Monday, Nov. 27, 1978
SEEKING DIVORCE. Barry Goldwater Jr., 40, five-term Republican Congressman from California and son of the Arizona Senator; from Susan Gherman Goldwater, 32, host of the Ohio talk show Columbus Alive; after six years of marriage, one son; in Los Angeles.
DIED. Richard D. Chapman, 67, the Ben Hogan of amateur golf; of a stroke; in Rancho Santa Fe, Calif. The affluent Chapman studied his hobby as if it were his profession, qualified to play in 19 Masters tournaments and, among other victories over his three-decade career, captured the U.S. and British national championships.
DIED. Margaret Mead, 76, renowned anthropologist, author, and critic of cultures both primitive and modern; in New York City (see BEHAVIOR).
DIED. W. Douglas Burden, 80, naturalist and explorer; in Charlotte, Vt. Trained in paleontology, Burden led an expedition to the Dutch East Indies island of Komodo in 1926 in search of the vicious Komodo dragon. He became the first white man to capture the reptile, the world's oldest and, at 10 ft. and 250 Ibs., largest lizard; of the 14 specimens he collected, two may be seen in the American Museum of Natural History. Burden's exploits inspired a friend, Film Director Merian Cooper, to make King Kong.
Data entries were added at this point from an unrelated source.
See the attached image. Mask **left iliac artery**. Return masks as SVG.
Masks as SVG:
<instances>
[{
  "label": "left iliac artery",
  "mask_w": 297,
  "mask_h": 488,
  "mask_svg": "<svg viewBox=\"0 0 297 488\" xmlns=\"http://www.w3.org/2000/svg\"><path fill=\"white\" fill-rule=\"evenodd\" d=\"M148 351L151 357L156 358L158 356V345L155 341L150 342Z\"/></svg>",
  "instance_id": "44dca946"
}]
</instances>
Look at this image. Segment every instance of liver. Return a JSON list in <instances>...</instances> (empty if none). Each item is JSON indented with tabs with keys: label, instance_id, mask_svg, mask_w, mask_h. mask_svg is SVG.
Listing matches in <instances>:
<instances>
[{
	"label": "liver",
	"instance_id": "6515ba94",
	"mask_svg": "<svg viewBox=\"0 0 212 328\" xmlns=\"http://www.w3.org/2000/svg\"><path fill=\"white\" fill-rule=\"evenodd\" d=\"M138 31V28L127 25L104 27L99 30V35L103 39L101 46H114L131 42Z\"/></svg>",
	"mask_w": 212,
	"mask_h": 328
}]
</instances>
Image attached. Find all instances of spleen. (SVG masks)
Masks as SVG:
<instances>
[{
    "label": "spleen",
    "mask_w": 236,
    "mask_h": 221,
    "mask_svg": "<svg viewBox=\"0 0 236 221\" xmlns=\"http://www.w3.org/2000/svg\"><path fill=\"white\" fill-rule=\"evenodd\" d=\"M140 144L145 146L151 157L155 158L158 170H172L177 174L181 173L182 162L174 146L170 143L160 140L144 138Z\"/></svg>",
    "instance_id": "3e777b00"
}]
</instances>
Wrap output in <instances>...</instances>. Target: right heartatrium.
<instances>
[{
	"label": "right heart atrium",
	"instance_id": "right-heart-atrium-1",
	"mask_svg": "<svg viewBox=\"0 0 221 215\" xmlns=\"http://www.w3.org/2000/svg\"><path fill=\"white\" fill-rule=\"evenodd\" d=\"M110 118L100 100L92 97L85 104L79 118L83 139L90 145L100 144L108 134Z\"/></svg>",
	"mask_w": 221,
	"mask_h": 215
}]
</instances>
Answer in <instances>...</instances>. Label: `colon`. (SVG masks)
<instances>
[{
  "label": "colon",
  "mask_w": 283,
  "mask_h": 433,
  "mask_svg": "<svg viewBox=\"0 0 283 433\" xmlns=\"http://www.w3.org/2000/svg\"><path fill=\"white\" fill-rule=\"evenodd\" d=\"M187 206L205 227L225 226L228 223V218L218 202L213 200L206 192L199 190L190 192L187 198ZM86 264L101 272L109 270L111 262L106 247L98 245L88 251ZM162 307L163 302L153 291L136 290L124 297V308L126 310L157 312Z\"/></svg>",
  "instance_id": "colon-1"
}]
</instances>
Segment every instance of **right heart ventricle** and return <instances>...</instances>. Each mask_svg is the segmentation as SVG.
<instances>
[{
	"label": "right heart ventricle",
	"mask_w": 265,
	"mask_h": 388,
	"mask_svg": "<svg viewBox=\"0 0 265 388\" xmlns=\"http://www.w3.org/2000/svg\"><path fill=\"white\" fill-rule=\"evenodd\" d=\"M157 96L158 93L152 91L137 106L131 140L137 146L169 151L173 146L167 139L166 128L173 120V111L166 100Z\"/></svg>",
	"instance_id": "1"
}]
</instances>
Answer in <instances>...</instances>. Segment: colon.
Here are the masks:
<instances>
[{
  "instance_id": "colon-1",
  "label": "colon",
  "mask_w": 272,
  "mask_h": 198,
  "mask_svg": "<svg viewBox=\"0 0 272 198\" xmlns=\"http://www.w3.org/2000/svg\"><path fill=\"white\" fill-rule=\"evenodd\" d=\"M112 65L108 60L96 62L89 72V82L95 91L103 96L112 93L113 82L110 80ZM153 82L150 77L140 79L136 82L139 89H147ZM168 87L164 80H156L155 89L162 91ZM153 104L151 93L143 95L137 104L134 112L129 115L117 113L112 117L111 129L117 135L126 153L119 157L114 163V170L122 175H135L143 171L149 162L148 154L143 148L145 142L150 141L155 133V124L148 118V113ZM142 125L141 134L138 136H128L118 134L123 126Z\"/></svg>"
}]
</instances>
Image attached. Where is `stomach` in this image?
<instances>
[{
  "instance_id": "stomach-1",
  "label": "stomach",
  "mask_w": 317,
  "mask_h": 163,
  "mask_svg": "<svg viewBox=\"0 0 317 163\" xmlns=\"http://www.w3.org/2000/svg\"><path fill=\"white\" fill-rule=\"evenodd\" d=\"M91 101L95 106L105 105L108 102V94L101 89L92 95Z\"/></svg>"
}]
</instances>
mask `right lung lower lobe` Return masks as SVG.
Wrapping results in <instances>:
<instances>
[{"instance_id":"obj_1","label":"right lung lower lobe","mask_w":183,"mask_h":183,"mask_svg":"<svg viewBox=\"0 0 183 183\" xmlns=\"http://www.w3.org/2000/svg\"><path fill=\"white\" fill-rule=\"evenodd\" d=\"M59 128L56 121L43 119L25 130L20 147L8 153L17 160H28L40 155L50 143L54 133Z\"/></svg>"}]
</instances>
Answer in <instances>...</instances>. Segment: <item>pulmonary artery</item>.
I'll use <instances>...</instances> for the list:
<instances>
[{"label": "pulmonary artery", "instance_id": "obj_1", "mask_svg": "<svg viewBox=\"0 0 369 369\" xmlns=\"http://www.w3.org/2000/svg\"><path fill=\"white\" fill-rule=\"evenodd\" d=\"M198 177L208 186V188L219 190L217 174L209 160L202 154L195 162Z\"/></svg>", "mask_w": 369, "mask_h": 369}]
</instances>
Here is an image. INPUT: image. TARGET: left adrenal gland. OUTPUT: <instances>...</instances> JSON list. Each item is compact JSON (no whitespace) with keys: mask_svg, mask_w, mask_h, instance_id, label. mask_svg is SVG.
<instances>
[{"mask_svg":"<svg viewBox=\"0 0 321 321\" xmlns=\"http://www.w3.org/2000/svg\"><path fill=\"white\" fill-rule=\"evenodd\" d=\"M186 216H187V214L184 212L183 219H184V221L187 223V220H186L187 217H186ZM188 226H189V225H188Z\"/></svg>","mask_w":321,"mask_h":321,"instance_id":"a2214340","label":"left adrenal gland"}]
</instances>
Interested in filming undersea life, Burden in 1938 joined with Ilia Tolstoy, grandson of the Russian writer, and Cornelius Vanderbilt Whitney to open Marineland, a studio aquarium near St. Augustine, Fla.
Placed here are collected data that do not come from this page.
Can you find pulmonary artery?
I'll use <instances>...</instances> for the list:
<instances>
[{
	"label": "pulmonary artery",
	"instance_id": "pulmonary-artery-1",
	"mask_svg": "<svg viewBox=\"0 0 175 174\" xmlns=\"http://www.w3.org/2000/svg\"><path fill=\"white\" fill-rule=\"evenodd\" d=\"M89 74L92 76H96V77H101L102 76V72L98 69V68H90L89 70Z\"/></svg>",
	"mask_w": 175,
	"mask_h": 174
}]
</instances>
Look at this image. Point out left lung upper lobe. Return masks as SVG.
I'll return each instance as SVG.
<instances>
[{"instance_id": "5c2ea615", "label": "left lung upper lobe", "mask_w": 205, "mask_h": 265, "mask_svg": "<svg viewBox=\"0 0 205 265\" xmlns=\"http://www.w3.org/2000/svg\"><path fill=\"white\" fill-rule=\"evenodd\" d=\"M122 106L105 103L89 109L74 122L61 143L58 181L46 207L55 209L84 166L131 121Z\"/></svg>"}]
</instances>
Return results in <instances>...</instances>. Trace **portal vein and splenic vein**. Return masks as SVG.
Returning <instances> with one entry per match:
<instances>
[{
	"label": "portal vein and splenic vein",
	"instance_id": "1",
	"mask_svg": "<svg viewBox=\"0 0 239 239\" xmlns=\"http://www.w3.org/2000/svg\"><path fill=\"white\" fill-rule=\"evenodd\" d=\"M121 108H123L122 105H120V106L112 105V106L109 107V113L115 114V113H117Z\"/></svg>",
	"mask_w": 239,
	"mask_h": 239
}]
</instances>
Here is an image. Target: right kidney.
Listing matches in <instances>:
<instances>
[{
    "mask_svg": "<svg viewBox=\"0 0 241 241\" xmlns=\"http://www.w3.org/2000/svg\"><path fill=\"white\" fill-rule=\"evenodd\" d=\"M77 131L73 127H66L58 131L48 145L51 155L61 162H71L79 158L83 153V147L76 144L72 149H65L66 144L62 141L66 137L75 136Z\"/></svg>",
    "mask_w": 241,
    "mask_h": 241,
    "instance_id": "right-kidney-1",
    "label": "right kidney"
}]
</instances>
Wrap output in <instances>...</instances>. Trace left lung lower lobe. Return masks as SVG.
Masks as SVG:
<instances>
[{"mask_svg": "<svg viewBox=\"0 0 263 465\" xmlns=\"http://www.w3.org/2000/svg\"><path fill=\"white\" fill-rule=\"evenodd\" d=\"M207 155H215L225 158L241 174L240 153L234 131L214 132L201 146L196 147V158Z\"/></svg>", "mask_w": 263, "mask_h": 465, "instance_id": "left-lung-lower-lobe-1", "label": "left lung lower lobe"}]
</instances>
DIED. Clifford F. Hood, 84, president of U.S. Steel from 1953 to 1959; in Palm Beach, Fla. Starting as a clerk in U.S. Steel-owned American Steel & Wire Co. in 1917, Hood served as that firm's president for twelve years (1938-49) before moving over to the top post of another subsidiary, Carnegie-Illinois Steel Corp. In 1951 he was responsible for the construction of the $400 million Fairless Works near Morrisville, Pa., one of the largest steel complexes ever built, and two years later he won the presidency of "Big Steel."
DIED. Izetta Jewel Miller, 94, former actress and early feminist who twice ran unsuccessfully for the U.S. Senate, from West Virginia, in the early 1920s; in La Jolla, Calif. Active in the women's movement before World War I, Miller reigned as the leading lady of Washington, D.C., theater and was President Woodrow Wilson's favorite actress.